- _WHAT YOU SHOULD DO_: Show all lines from the records below in which the string "Password" is present.
[SOURCE MATERIAL Boundary: Start]
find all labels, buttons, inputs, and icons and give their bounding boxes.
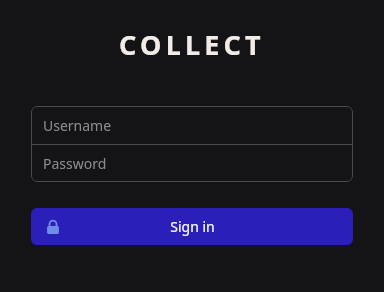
staticText: Username [43, 116, 112, 135]
button[interactable]: Password [31, 145, 353, 182]
staticText: COLLECT [119, 26, 265, 60]
other: Lock [45, 219, 61, 235]
button[interactable]: Username [31, 106, 353, 144]
staticText: Password [43, 154, 107, 173]
staticText: Sign in [170, 217, 215, 236]
button[interactable]: Sign in [31, 208, 353, 245]
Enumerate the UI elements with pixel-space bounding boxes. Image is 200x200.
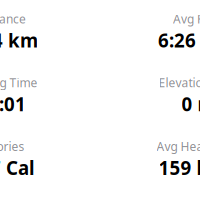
staticText: Distance bbox=[0, 11, 26, 27]
staticText: 347 Cal bbox=[0, 155, 35, 180]
staticText: Avg Pace bbox=[173, 11, 200, 27]
staticText: 159 bpm bbox=[158, 155, 200, 180]
staticText: 15.4 km bbox=[0, 28, 38, 53]
staticText: 0 m bbox=[182, 92, 200, 116]
staticText: Avg Heart Rate bbox=[156, 138, 200, 154]
staticText: Calories bbox=[0, 138, 24, 154]
staticText: 6:26 /km bbox=[158, 28, 200, 53]
staticText: Moving Time bbox=[0, 75, 38, 91]
staticText: 35:01 bbox=[0, 92, 26, 116]
staticText: Elevation Gain bbox=[158, 75, 200, 91]
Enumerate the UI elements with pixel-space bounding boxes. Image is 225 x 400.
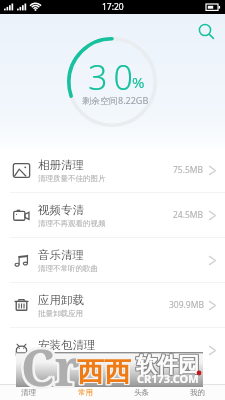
staticText: 头条 — [134, 388, 149, 397]
staticText: 西西 — [78, 355, 132, 389]
staticText: 软件园 — [136, 353, 199, 379]
staticText: 剩余空间8.22GB — [82, 94, 149, 106]
staticText: 常用 — [78, 388, 93, 397]
staticText: 西西 — [78, 356, 132, 390]
staticText: Cr — [23, 335, 83, 400]
staticText: 软件园 — [136, 352, 199, 378]
staticText: 西西 — [77, 355, 131, 389]
button[interactable]: 视频专清 — [0, 193, 225, 237]
staticText: 309.9MB — [169, 299, 204, 311]
staticText: 视频专清 — [38, 203, 84, 217]
button[interactable]: 相册清理 — [0, 148, 225, 192]
staticText: 清理质量不佳的图片 — [38, 174, 106, 183]
staticText: 17:20 — [102, 1, 124, 13]
staticText: 软件园 — [135, 353, 198, 379]
staticText: 西西 — [76, 354, 130, 388]
staticText: 软件园 — [137, 351, 200, 377]
staticText: 西西 — [76, 356, 130, 390]
staticText: 24.5MB — [173, 209, 204, 221]
staticText: 30 — [88, 54, 139, 100]
staticText: Cr — [19, 335, 79, 400]
staticText: 软件园 — [135, 352, 198, 378]
staticText: 我的 — [190, 388, 205, 397]
staticText: 软件园 — [137, 352, 200, 378]
staticText: 相册清理 — [38, 158, 84, 172]
staticText: 软件园 — [135, 351, 198, 377]
staticText: Cr — [23, 331, 83, 399]
staticText: 清理不常听的歌曲 — [38, 264, 98, 273]
staticText: 西西 — [77, 356, 131, 390]
staticText: Cr — [21, 333, 81, 400]
staticText: 音乐清理 — [38, 248, 84, 262]
staticText: 应用卸载 — [38, 293, 84, 307]
staticText: 75.5MB — [173, 164, 204, 176]
button[interactable]: 头条 — [113, 385, 169, 400]
staticText: Cr — [21, 335, 81, 400]
button[interactable]: 安装包清理 — [0, 328, 225, 372]
staticText: 西西 — [76, 355, 130, 389]
button[interactable]: Search — [193, 18, 219, 44]
button[interactable]: 我的 — [169, 385, 225, 400]
staticText: % — [132, 72, 145, 92]
button[interactable]: 音乐清理 — [0, 238, 225, 282]
staticText: Cr — [23, 333, 83, 400]
staticText: 安装包清理 — [38, 338, 96, 352]
button[interactable]: 清理 — [0, 385, 57, 400]
staticText: 软件园 — [136, 351, 199, 377]
staticText: Cr — [19, 331, 79, 399]
staticText: 批量卸载应用 — [38, 309, 83, 318]
button[interactable]: 常用 — [57, 385, 113, 400]
staticText: 西西 — [78, 354, 132, 388]
staticText: Cr — [21, 331, 81, 399]
staticText: 清理不再观看的视频 — [38, 219, 106, 228]
staticText: Cr — [19, 333, 79, 400]
button[interactable]: 应用卸载 — [0, 283, 225, 327]
staticText: 清理 — [21, 388, 36, 397]
staticText: 软件园 — [137, 353, 200, 379]
staticText: 西西 — [77, 354, 131, 388]
staticText: 清理无用的安装包 — [38, 354, 98, 363]
staticText: CR173.COM — [137, 371, 199, 386]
[SOURCE MATERIAL Boundary: End]
- _ANSWER_:
button[interactable]: Password [31, 145, 353, 182]
staticText: Password [43, 154, 107, 173]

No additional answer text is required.